Furthermore, the predictions of random forest and neural networks are always within the range of the observations since they avoid extrapolation [
83]. However, the other features made random forest perform better than LSTM, and neural networks are extremely dependent on the amount of training data.
In general, the performance of PROPHET was worse than other models. However, PROPHET deals with missing values and handles outliers and changes in time series as mentioned in Ref. [
84]. On the other hand, SARIMA exceeded PROPHET and univariate LSTM by achieving decent results close to RFR. Ref. [
85] indicates that SARIMA outperforms ML-based models in drought conditions.
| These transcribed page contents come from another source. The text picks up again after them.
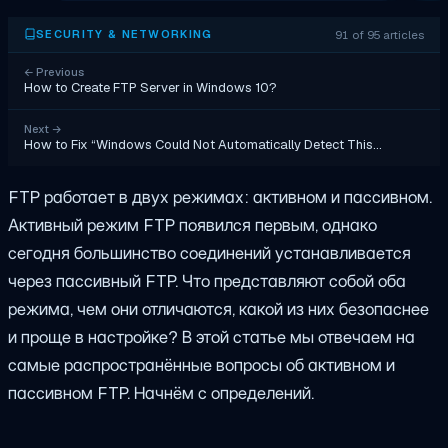
91 of 95 articles
SECURITY & NETWORKING
←
Previous
How to Create FTP Server in Windows 10?
Next
→
How to Fix “Windows Could Not Automatically Detect This…
FTP работает в двух режимах: активном и пассивном.
Активный режим FTP появился первым, однако
сегодня большинство соединений устанавливается
через пассивный FTP. Что представляют собой оба
режима, чем они отличаются, какой из них безопаснее
и проще в настройке? В этой статье мы отвечаем на
самые распространённые вопросы об активном и
пассивном FTP. Начнём с определений.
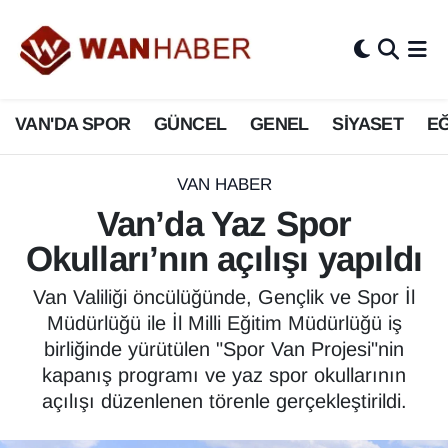
3.SAYFA
Van Nöbetçi Eczaneler
VAN'DA SPOR
GÜNCEL
GENEL
SİYASET
EĞ
ASAYİŞ
Van Hava Durumu
BİLİM VE TEKNOLOJİ
Van Namaz Vakitleri
VAN HABER
Van’da Yaz Spor
Biyografi
Van Trafik Yoğunluk Haritası
Okulları’nın açılışı yapıldı
Bölge Haberleri
Süper Lig Puan Durumu ve Fikstür
Van Valiliği öncülüğünde, Gençlik ve Spor İl
Müdürlüğü ile İl Milli Eğitim Müdürlüğü iş
ÇEVRE
Tüm Manşetler
birliğinde yürütülen "Spor Van Projesi"nin
kapanış programı ve yaz spor okullarının
Deprem
Son Dakika Haberleri
açılışı düzenlenen törenle gerçekleştirildi.
Dernekler, Odalar
Haber Arşivi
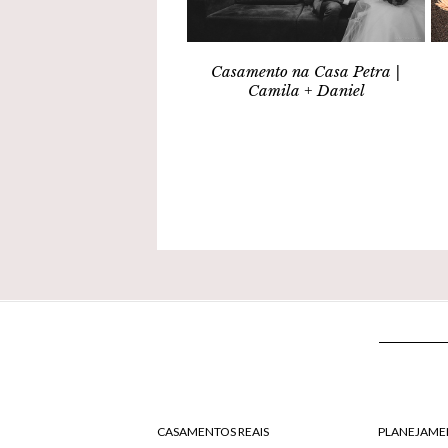
Casamento na Casa Petra |
Camila + Daniel
CASAMENTOS REAIS
PLANEJAME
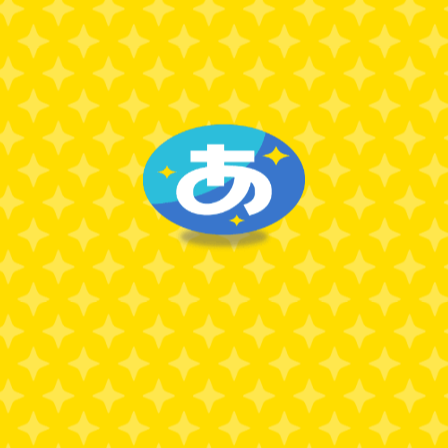
SNS
ぬえす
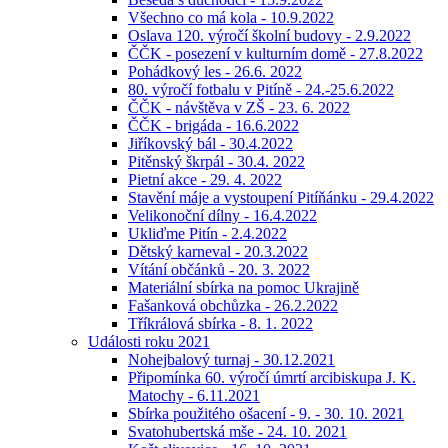
Všechno co má kola - 10.9.2022
Oslava 120. výročí školní budovy - 2.9.2022
ČČK - posezení v kulturním domě - 27.8.2022
Pohádkový les - 26.6. 2022
80. výročí fotbalu v Pitíně - 24.-25.6.2022
ČČK - návštěva v ZŠ - 23. 6. 2022
ČČK - brigáda - 16.6.2022
Jiříkovský bál - 30.4.2022
Pitěnský škrpál - 30.4. 2022
Pietní akce - 29. 4. 2022
Stavění máje a vystoupení Pitíňánku - 29.4.2022
Velikonoční dílny - 16.4.2022
Ukliďme Pitín - 2.4.2022
Dětský karneval - 20.3.2022
Vítání občánků - 20. 3. 2022
Materiální sbírka na pomoc Ukrajině
Fašanková obchůzka - 26.2.2022
Tříkrálová sbírka - 8. 1. 2022
Události roku 2021
Nohejbalový turnaj - 30.12.2021
Připomínka 60. výročí úmrtí arcibiskupa J. K.
Matochy - 6.11.2021
Sbírka použitého ošacení - 9. - 30. 10. 2021
Svatohubertská mše - 24. 10. 2021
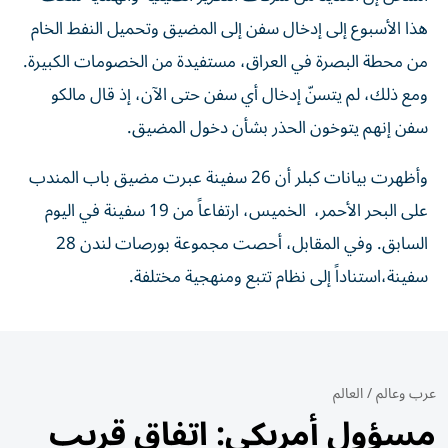
هذا الأسبوع إلى ‌إدخال سفن إلى المضيق وتحميل النفط الخام
من محطة البصرة في العراق، مستفيدة من الخصومات الكبيرة.
ومع ذلك، لم يتسنّ إدخال أي سفن حتى الآن، إذ قال مالكو
سفن إنهم يتوخون الحذر بشأن دخول المضيق.
وأظهرت بيانات كبلر أن 26 سفينة عبرت مضيق باب المندب
على البحر الأحمر، ​الخميس، ارتفاعاً من 19 سفينة في اليوم
السابق. وفي المقابل، أحصت مجموعة بورصات لندن 28
سفينة،استناداً إلى نظام تتبع ومنهجية مختلفة.
عرب وعالم
/
العالم
مسؤول أمريكي: اتفاق قريب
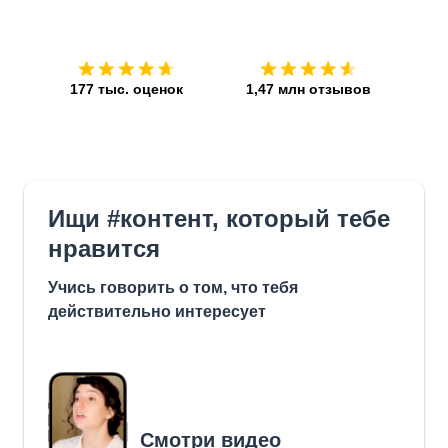
Загрузить из
App Store
Устан
177 тыс. оценок
1,47 млн отзывов
Ищи #контент, который тебе
нравится
Учись говорить о том, что тебя
действительно интересует
Смотри видео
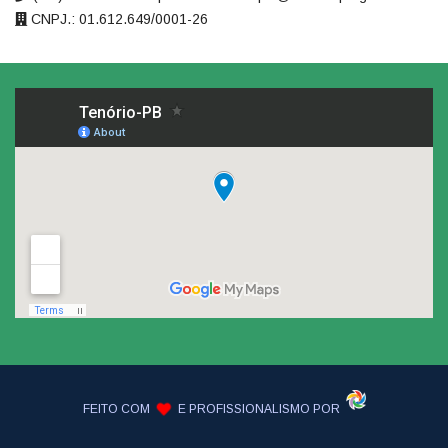
CNPJ.: 01.612.649/0001-26
FEITO COM
E PROFISSIONALISMO POR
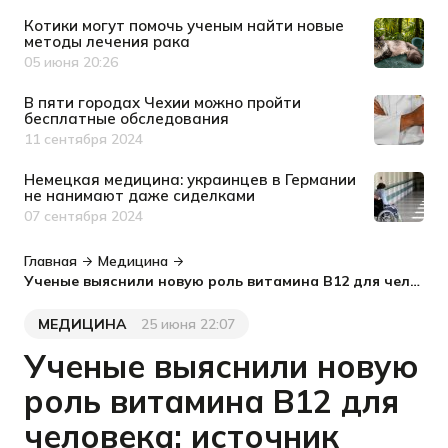
Котики могут помочь ученым найти новые
методы лечения рака
05 июня 20:26
Дата публикации
В пяти городах Чехии можно пройти
бесплатные обследования
11 сентября 2024
Дата публикации
Немецкая медицина: украинцев в Германии
не нанимают даже сиделками
07 сентября 2024
Дата публикации
Главная
Медицина
Ученые выяснили новую роль витамина B12 для человека: источник энергии для клеточных электростанций
МЕДИЦИНА
25 июня 22:07
Категория
Дата публикации
Ученые выяснили новую
роль витамина B12 для
человека: источник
To our knowledge, this is the first study that explores not only the impact of using multivariate time series models, but also investigates different look back and look ahead window lengths for RFR in the streamflow prediction task. These findings are highly valuable because multivariate RFR achieved excellent results based on the evaluation methods. In our opinion, the performance of RFR could be further improved by adding more predictor variables, such as snowmelt images or other meteorological components. However, failing to provide an interpretable result is the main limitation of the presented ML-based models in this paper. It is difficult to understand and explain why a particular prediction was made by most of the ML models. Ultimately, it is worth mentioning that the streamflow prediction in drought-stricken UCRB is more challenging than in wet areas. In addition, Ref. [
86] indicates that the data-driven models on a monthly scale perform better in wet conditions than in dry conditions.
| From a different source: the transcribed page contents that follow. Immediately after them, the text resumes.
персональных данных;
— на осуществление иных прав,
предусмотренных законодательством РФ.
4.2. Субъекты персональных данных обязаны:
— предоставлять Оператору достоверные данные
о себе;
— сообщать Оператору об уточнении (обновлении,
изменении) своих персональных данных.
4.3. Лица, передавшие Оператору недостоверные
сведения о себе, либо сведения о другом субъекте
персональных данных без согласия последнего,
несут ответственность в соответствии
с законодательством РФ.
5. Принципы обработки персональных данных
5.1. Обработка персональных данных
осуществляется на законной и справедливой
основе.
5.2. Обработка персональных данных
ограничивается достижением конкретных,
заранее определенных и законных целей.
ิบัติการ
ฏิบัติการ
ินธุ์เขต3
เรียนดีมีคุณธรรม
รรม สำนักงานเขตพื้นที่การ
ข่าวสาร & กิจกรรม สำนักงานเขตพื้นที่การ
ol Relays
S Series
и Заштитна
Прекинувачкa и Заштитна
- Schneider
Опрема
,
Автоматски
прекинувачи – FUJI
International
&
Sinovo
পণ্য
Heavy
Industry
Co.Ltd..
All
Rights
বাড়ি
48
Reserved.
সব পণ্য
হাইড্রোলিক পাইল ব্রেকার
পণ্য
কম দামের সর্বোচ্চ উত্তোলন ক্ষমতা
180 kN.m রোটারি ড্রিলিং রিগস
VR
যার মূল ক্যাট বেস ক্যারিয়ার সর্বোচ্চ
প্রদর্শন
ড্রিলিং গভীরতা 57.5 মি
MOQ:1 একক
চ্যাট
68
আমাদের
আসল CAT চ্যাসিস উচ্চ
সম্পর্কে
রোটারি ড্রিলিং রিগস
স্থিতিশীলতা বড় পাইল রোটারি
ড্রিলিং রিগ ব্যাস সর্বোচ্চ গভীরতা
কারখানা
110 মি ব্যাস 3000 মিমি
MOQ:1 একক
While the purpose of this work was to concentrate on Lees Ferry to explore this vital station in detail, we also applied the RFR model on multiple rivers in different states to test the generalizability of the work that has been done on Lees Ferry in the previous sections. To do so, we picked two more stations that lie in the UCRB. San Juan River Near Bluff is a station that is located in Utah. The other station that we were interested in analyzing its future streamflow was Yampa River Near Maybell, which is located in the upper part of the Colorado state. The average level of water in these two stations is extremely lower than in Lees Ferry. As shown in
Figure 24, three candidate stations that are located in three different states belonging to the UCRB have been explored to assess our best performing model. It can be observed that our univariate and multivariate RFR models have low error when performed on Lees Ferry and Yampa stations. On the other hand, univariate RFR has higher SMAPE on data derived from San Juan station. However, multivariate time series RFR remarkably reduced the SMAPE for San Juan, as shown in
Figure 24. Therefore, we conclude that the time series RFR model can be generalized to more stations in UCRB to perform real-life streamflow prediction.
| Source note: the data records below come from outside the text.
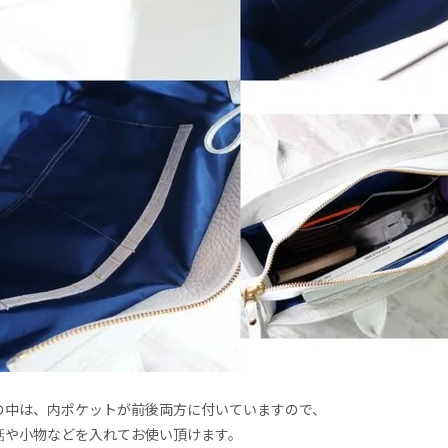
の中は、内ポケットが前後両方に付いていますので、
話や小物などを入れてお使い頂けます。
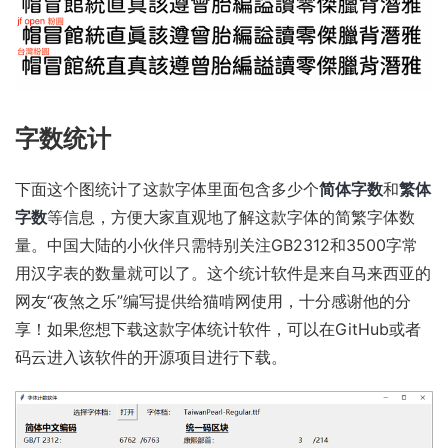
字数统计
下面这个图统计了这款字体里面包含多少个
简体字数
和
繁体
字数
等信息，方便大家直观地了解这款字体的简繁字体数
量。中国大陆的小伙伴只需特别关注GB2312和3500字常
用汉字表的数量就可以了。这个统计软件是来自马来西亚的
网友“夜煞之乐”编写提供给猫啃网使用，十分感谢他的分
享！如果您想下载这款字体统计软件，可以在
GitHub
或者
码云
进入该软件的开源项目进行下载。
At the end, the uncertainty of the model should be further investigated in rare conditions since some models are relatively variable when faced with extreme climate conditions such as unexpected and occasional floods or drought. Furthermore, it is still an open question to distinctly understand the impact of temperature and precipitation on streamflow prediction in this area. We anticipate that the temperature plays a major factor and has more influence than precipitation on the streamflow at Lees Ferry because it is located in drought-stricken UCRB. On the other hand, we expect that the precipitation plays a critical role in wet conditions and can be considered an important driving force in those areas.
7. Conclusions
In this paper, we used machine learning models to predict the future streamflow of the Lees Ferry site of the Upper Colorado River Basin, where the river is a source of water for several states in the United States. Over 113 years of monthly data were used for training and testing the ML models. Four ML models such as RFR, LSTM, SARIMA, and PROPHET were compared with each other. In this regard, we first only used past streamflow to predict its future values for 24 months. Various input sequences and hyperparameters were analyzed for each model in order to choose the best possible model and to compare their performances. All models achieved satisfactory performance with low RMSE and obtained high R-squared, and also the MAPEs for all models were less than 25%, which means that the presented models are able to predict future streamflow accurately for at least 24 months. RFR and SARIMA were the two models that outperformed the others with low error.
Subsequently, we improved the earlier models by adding meteorological components such as temperature and precipitation to our dataset, i.e., training multivariate time-series models by considering past streamflow, temperature, and precipitation to predict future streamflow. We used monthly spatiotemporal temperature and precipitation values to compute the mean meteorological feature values of each month. We performed multiple trials, and showed performance gain in multivariate predictions. Multivariate predictions were more precise in approximating the observed streamflow. We conclude that the temperature and precipitation of the Upper Colorado River Basin had positive impact on the streamflow prediction in this area. Adding monthly temperature improved R-squared and reduced the error of our models, especially for RFR and LSTM. The predictions in both univariate and multivaraite tasks were shown to be robust for predicting the streamflow at Lees Ferry for 24 months. However, the variance of some models was higher than the rest. This could be improved by training with more data and also by validating the performance of models in a larger test dataset. Therefore, based on our study at Lees Ferry, the multivariate time-series RFR model achieved more promising performance by producing better predictions.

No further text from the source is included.